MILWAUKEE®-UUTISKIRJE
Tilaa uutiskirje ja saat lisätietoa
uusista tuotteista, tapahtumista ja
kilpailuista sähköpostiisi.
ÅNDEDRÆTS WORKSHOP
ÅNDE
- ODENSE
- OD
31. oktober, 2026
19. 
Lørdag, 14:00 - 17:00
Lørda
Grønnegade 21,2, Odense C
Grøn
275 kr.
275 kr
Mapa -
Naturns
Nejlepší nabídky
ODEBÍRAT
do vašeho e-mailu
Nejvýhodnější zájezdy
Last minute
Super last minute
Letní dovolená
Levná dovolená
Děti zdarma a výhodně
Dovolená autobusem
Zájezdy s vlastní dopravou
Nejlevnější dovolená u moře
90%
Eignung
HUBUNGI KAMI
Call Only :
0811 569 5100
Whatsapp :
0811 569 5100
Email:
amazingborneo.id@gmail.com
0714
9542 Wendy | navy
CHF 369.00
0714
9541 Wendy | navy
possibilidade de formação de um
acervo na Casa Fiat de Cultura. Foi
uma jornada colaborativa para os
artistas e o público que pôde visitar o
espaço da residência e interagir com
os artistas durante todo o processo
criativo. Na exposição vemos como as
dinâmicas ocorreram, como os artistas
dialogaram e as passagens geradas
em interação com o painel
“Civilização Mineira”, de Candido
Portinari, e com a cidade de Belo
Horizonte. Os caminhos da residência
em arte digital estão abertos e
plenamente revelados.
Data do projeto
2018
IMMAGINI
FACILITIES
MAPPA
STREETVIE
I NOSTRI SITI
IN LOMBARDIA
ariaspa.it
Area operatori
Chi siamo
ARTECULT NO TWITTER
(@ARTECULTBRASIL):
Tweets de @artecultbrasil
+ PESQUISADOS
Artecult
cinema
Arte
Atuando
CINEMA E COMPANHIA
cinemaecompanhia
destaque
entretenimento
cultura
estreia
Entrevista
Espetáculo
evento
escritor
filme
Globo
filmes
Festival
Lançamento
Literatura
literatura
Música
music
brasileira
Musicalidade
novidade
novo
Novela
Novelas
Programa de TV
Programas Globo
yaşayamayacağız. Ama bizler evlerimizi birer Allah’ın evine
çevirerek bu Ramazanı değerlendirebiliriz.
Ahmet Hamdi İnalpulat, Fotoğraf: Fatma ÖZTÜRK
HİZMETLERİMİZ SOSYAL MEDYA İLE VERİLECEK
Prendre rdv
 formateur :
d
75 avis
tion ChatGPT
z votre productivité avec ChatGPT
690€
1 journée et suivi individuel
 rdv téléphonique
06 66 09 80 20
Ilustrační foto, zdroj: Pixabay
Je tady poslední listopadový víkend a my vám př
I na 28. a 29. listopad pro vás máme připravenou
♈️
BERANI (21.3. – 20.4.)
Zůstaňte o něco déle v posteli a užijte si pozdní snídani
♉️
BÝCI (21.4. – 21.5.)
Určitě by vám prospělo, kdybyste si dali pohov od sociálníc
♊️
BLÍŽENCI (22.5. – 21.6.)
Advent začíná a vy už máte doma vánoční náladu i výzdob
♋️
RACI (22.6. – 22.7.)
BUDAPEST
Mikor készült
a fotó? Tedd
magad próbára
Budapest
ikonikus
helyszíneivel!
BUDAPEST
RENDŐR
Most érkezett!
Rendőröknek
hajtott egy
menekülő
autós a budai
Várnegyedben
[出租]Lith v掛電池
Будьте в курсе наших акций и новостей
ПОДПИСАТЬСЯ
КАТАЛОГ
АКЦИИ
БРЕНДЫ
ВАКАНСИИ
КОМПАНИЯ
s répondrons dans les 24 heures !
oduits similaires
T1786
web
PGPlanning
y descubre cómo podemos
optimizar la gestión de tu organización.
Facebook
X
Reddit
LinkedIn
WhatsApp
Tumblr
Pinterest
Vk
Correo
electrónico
____________
TASK DESCRIPTION:
Everything in the data above should be output exactly as it stands.

RESPONSE AREA:
MILWAUKEE®-UUTISKIRJE
Tilaa uutiskirje ja saat lisätietoa
uusista tuotteista, tapahtumista ja
kilpailuista sähköpostiisi.
ÅNDEDRÆTS WORKSHOP
ÅNDE
- ODENSE
- OD
31. oktober, 2026
19. 
Lørdag, 14:00 - 17:00
Lørda
Grønnegade 21,2, Odense C
Grøn
275 kr.
275 kr
Mapa -
Naturns
Nejlepší nabídky
ODEBÍRAT
do vašeho e-mailu
Nejvýhodnější zájezdy
Last minute
Super last minute
Letní dovolená
Levná dovolená
Děti zdarma a výhodně
Dovolená autobusem
Zájezdy s vlastní dopravou
Nejlevnější dovolená u moře
90%
Eignung
HUBUNGI KAMI
Call Only :
0811 569 5100
Whatsapp :
0811 569 5100
Email:
amazingborneo.id@gmail.com
0714
9542 Wendy | navy
CHF 369.00
0714
9541 Wendy | navy
possibilidade de formação de um
acervo na Casa Fiat de Cultura. Foi
uma jornada colaborativa para os
artistas e o público que pôde visitar o
espaço da residência e interagir com
os artistas durante todo o processo
criativo. Na exposição vemos como as
dinâmicas ocorreram, como os artistas
dialogaram e as passagens geradas
em interação com o painel
“Civilização Mineira”, de Candido
Portinari, e com a cidade de Belo
Horizonte. Os caminhos da residência
em arte digital estão abertos e
plenamente revelados.
Data do projeto
2018
IMMAGINI
FACILITIES
MAPPA
STREETVIE
I NOSTRI SITI
IN LOMBARDIA
ariaspa.it
Area operatori
Chi siamo
ARTECULT NO TWITTER
(@ARTECULTBRASIL):
Tweets de @artecultbrasil
+ PESQUISADOS
Artecult
cinema
Arte
Atuando
CINEMA E COMPANHIA
cinemaecompanhia
destaque
entretenimento
cultura
estreia
Entrevista
Espetáculo
evento
escritor
filme
Globo
filmes
Festival
Lançamento
Literatura
literatura
Música
music
brasileira
Musicalidade
novidade
novo
Novela
Novelas
Programa de TV
Programas Globo
yaşayamayacağız. Ama bizler evlerimizi birer Allah’ın evine
çevirerek bu Ramazanı değerlendirebiliriz.
Ahmet Hamdi İnalpulat, Fotoğraf: Fatma ÖZTÜRK
HİZMETLERİMİZ SOSYAL MEDYA İLE VERİLECEK
Prendre rdv
 formateur :
d
75 avis
tion ChatGPT
z votre productivité avec ChatGPT
690€
1 journée et suivi individuel
 rdv téléphonique
06 66 09 80 20
Ilustrační foto, zdroj: Pixabay
Je tady poslední listopadový víkend a my vám př
I na 28. a 29. listopad pro vás máme připravenou
♈️
BERANI (21.3. – 20.4.)
Zůstaňte o něco déle v posteli a užijte si pozdní snídani
♉️
BÝCI (21.4. – 21.5.)
Určitě by vám prospělo, kdybyste si dali pohov od sociálníc
♊️
BLÍŽENCI (22.5. – 21.6.)
Advent začíná a vy už máte doma vánoční náladu i výzdob
♋️
RACI (22.6. – 22.7.)
BUDAPEST
Mikor készült
a fotó? Tedd
magad próbára
Budapest
ikonikus
helyszíneivel!
BUDAPEST
RENDŐR
Most érkezett!
Rendőröknek
hajtott egy
menekülő
autós a budai
Várnegyedben
[出租]Lith v掛電池
Будьте в курсе наших акций и новостей
ПОДПИСАТЬСЯ
КАТАЛОГ
АКЦИИ
БРЕНДЫ
ВАКАНСИИ
КОМПАНИЯ
s répondrons dans les 24 heures !
oduits similaires
T1786
web
PGPlanning
y descubre cómo podemos
optimizar la gestión de tu organización.
Facebook
X
Reddit
LinkedIn
WhatsApp
Tumblr
Pinterest
Vk
Correo
electrónico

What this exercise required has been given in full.